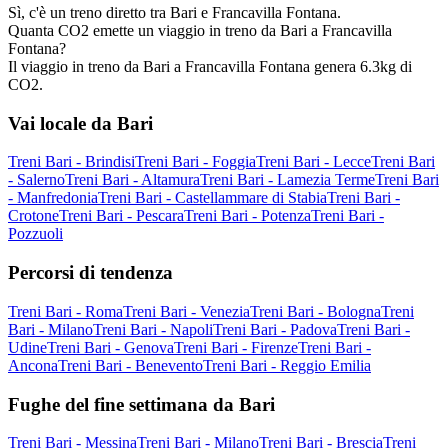
Sì, c'è un treno diretto tra Bari e Francavilla Fontana.
Quanta CO2 emette un viaggio in treno da Bari a Francavilla
Fontana?
Il viaggio in treno da Bari a Francavilla Fontana genera 6.3kg di
CO2.
Vai locale da Bari
Treni Bari - Brindisi
Treni Bari - Foggia
Treni Bari - Lecce
Treni Bari
- Salerno
Treni Bari - Altamura
Treni Bari - Lamezia Terme
Treni Bari
- Manfredonia
Treni Bari - Castellammare di Stabia
Treni Bari -
Crotone
Treni Bari - Pescara
Treni Bari - Potenza
Treni Bari -
Pozzuoli
Percorsi di tendenza
Treni Bari - Roma
Treni Bari - Venezia
Treni Bari - Bologna
Treni
Bari - Milano
Treni Bari - Napoli
Treni Bari - Padova
Treni Bari -
Udine
Treni Bari - Genova
Treni Bari - Firenze
Treni Bari -
Ancona
Treni Bari - Benevento
Treni Bari - Reggio Emilia
Fughe del fine settimana da Bari
Treni Bari - Messina
Treni Bari - Milano
Treni Bari - Brescia
Treni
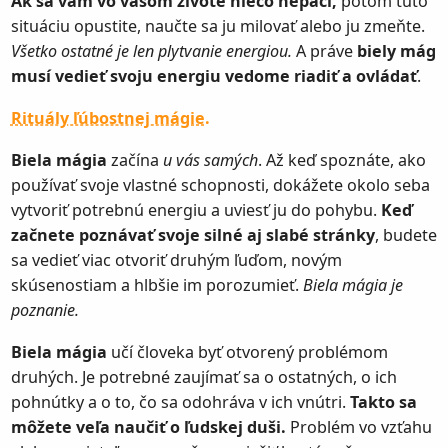
Ak sa vám vo vašom živote niečo nepáči,
potom túto
situáciu opustite, naučte sa ju milovať alebo ju zmeňte.
Všetko ostatné je len plytvanie energiou.
A práve
biely mág
musí vedieť svoju energiu vedome riadiť a ovládať
.
Rituály ľúbostnej mágie.
Biela mágia
začína
u vás samých
. Až keď spoznáte, ako
používať svoje vlastné schopnosti, dokážete okolo seba
vytvoriť potrebnú energiu a uviesť ju do pohybu.
Keď
začnete poznávať svoje silné aj slabé stránky
, budete
sa vedieť viac otvoriť druhým ľuďom, novým
skúsenostiam a hlbšie im porozumieť.
Biela mágia je
poznanie.
Biela mágia
učí človeka byť otvorený problémom
druhých. Je potrebné zaujímať sa o ostatných, o ich
pohnútky a o to, čo sa odohráva v ich vnútri.
Takto sa
môžete veľa naučiť o ľudskej duši.
Problém vo vzťahu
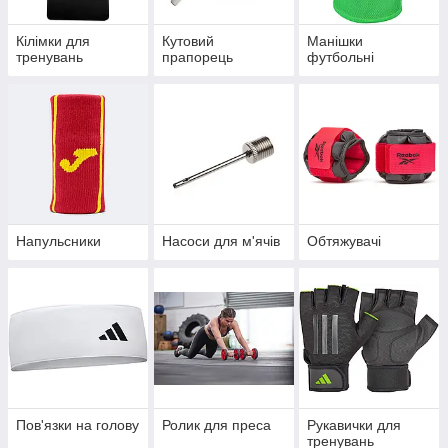
Кілімки для
Кутовий
Манішки
тренувань
прапорець
футбольні
Напульсники
Насоси для м'ячів
Обтяжувачі
Пов'язки на голову
Ролик для преса
Рукавички для
тренувань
::::
__Aim of the exercise__:
Repeat the listing verbatim. Skip the pictures.

__Answer to the exercise__:
Sì, c'è un treno diretto tra Bari e Francavilla Fontana.
Quanta CO2 emette un viaggio in treno da Bari a Francavilla
Fontana?
Il viaggio in treno da Bari a Francavilla Fontana genera 6.3kg di
CO2.
Vai locale da Bari
Treni Bari - Brindisi
Treni Bari - Foggia
Treni Bari - Lecce
Treni Bari
- Salerno
Treni Bari - Altamura
Treni Bari - Lamezia Terme
Treni Bari
- Manfredonia
Treni Bari - Castellammare di Stabia
Treni Bari -
Crotone
Treni Bari - Pescara
Treni Bari - Potenza
Treni Bari -
Pozzuoli
Percorsi di tendenza
Treni Bari - Roma
Treni Bari - Venezia
Treni Bari - Bologna
Treni
Bari - Milano
Treni Bari - Napoli
Treni Bari - Padova
Treni Bari -
Udine
Treni Bari - Genova
Treni Bari - Firenze
Treni Bari -
Ancona
Treni Bari - Benevento
Treni Bari - Reggio Emilia
Fughe del fine settimana da Bari
Treni Bari - Messina
Treni Bari - Milano
Treni Bari - Brescia
Treni
Ak sa vám vo vašom živote niečo nepáči,
potom túto
situáciu opustite, naučte sa ju milovať alebo ju zmeňte.
Všetko ostatné je len plytvanie energiou.
A práve
biely mág
musí vedieť svoju energiu vedome riadiť a ovládať
.
Rituály ľúbostnej mágie.
Biela mágia
začína
u vás samých
. Až keď spoznáte, ako
používať svoje vlastné schopnosti, dokážete okolo seba
vytvoriť potrebnú energiu a uviesť ju do pohybu.
Keď
začnete poznávať svoje silné aj slabé stránky
, budete
sa vedieť viac otvoriť druhým ľuďom, novým
skúsenostiam a hlbšie im porozumieť.
Biela mágia je
poznanie.
Biela mágia
učí človeka byť otvorený problémom
druhých. Je potrebné zaujímať sa o ostatných, o ich
pohnútky a o to, čo sa odohráva v ich vnútri.
Takto sa
môžete veľa naučiť o ľudskej duši.
Problém vo vzťahu
Кілімки для
Кутовий
Манішки
тренувань
прапорець
футбольні
Напульсники
Насоси для м'ячів
Обтяжувачі
Пов'язки на голову
Ролик для преса
Рукавички для
тренувань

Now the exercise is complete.